Öte taraftan, Çin’in, 70 yıl önce ABD’nin girişimiyle Japonya’nın alt edilmesinden kendine ‘zafer’ payı çıkarması da oldukça ilginç bir durum arz ediyor. Savaşın hemen daha başlarında, Japonların dönemin Çin hava kuvvetlerini etkisiz hale getirmesi, SSCB’nin bir süre sonra ortalıktan çekilmesi, Mançurya’da işin ABD hava kuvvetlerince halledilmesini zorunlu kılmıştı. Ülkenin doğusundaki Jiangsu Eyaleti’ndeki Pasifik Savaşı anısına inşa edilen anıt mezarda, hayatını kaybeden havacı askerlerden 2601’inin Amerikalı ve 1456’sının Çinli olduğu dikkate alındığında, savaşın hangi ittifaklarla yürütüldüğünü ortaya koyar.

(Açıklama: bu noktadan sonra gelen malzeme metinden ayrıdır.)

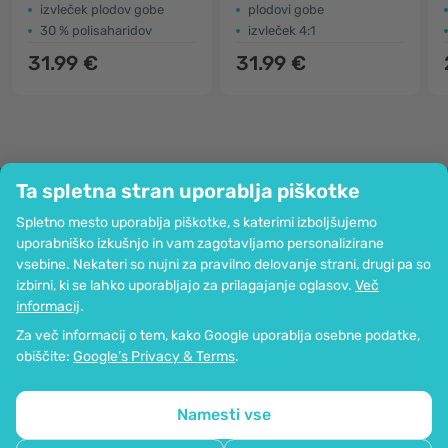
izvleček plodov gobe
plodovi gobe
30 % polisaharidov
izvleček 4:1
31.99 €
31.99 €
Ta spletna stran uporablja piškotke
Podjetje
Spletno mesto uporablja piškotke, s katerimi izboljšujemo
Informacije
uporabniško izkušnjo in vam zagotavljamo personalizirane
Pridružite se nam
vsebine. Nekateri so nujni za pravilno delovanje strani, drugi pa so
Pomoč in naročila
izbirni, ki se lahko uporabljajo za prilagajanje oglasov.
Več
informacij
.
Za več informacij o tem, kako Google uporablja osebne podatke,
Možnost kartičnega plačevanja. Zagotovljena zaščita osebnih podatkov
obiščite:
Google’s Privacy & Terms
.
preko SSL-kodiranja.
Copyright © 2012 - 2026   |   Be Healthy Group d.o.o.
Zemljevid strani
Uporaba piškotkov
Nastavitve piškotkov
Namesti vse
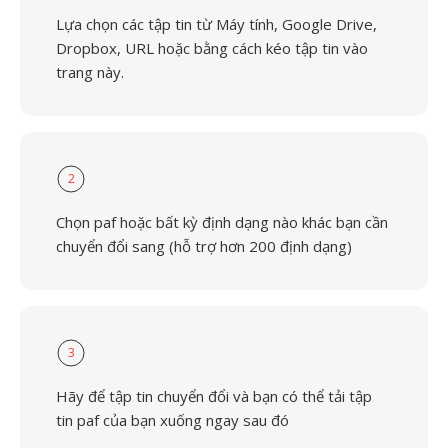
Lựa chọn các tập tin từ Máy tính, Google Drive,
Dropbox, URL hoặc bằng cách kéo tập tin vào
trang này.
2
Chọn paf hoặc bất kỳ định dạng nào khác bạn cần
chuyển đổi sang (hỗ trợ hơn 200 định dạng)
3
Hãy để tập tin chuyển đổi và bạn có thể tải tập
tin paf của bạn xuống ngay sau đó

Japonya’nın Pekin, Şangay ve Nanjing gibi önemli şehirlerini deniz ve kara ulaşımını tümüyle kesmesi, Çin’in kurtuluşunu ABD’nin hava indirme güçlerine endekslemişti.

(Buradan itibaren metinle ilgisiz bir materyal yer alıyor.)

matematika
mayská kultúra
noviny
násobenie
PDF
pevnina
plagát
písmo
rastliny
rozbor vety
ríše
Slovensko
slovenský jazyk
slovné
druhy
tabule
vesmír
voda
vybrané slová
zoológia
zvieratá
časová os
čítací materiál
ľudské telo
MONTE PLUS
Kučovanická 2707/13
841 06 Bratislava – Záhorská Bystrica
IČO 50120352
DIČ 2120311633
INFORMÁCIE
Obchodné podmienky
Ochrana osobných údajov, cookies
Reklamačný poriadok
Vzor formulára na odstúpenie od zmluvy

Aynı şekilde, Vladimir Putin’in geçen günkü törenlerde Xi Jinping’le beraberliği, Japonya’nın Rusya’ya karşı 1905’de kazandığı zafer karşısında, “düşmanımın düşmanı dostumdur” ilkesine tekabül edecek bir duruş olarak mı okumak gerekir acaba? Öyle ya, bu savaşın -ya da Japonya açısından kazanılan zaferin-, Stalin’in komünist Rusya’sına haddini bilmesi gerektiğini öğreterek, 1940’lı yıllarda Japonya’yla ‘saldırmazlık anlaşması’ imzalamak zorunda bırakmıştı. Aynı Stalin, ABD ile işbirliği çerçevesinde, atom bombalarının indirilmesinden sadece iki gün sonra (8 Ağustos 1945) ordularını Mançurya’ya indirme ‘cesareti’ göstermesinden neşet eden bir yakınlaşmanın, Putin’in Tiannenman meydanı’ndaki törenlere iştirakini açıklayan nedenlerden biri olsa gerek.
Aynı Çin yönetiminin, İngiltere ile yıllarca süren ‘Opium Savaşları’ yıldönümünde benzer bir güç gösterisi sergile/ye/memesi de, bir diğer Asyalı millet Japonya’ya karşı beslenen ‘zayıflık’ psikolojinin ürünü. Öte yandan, savaş ruhunun öne çıktığı ‘barış kutlamalarına’, Birleşmiş Milletler Genel Sekreteri Ban Ki-Moon’un katılması da kafaları karıştırmış gözüküyor.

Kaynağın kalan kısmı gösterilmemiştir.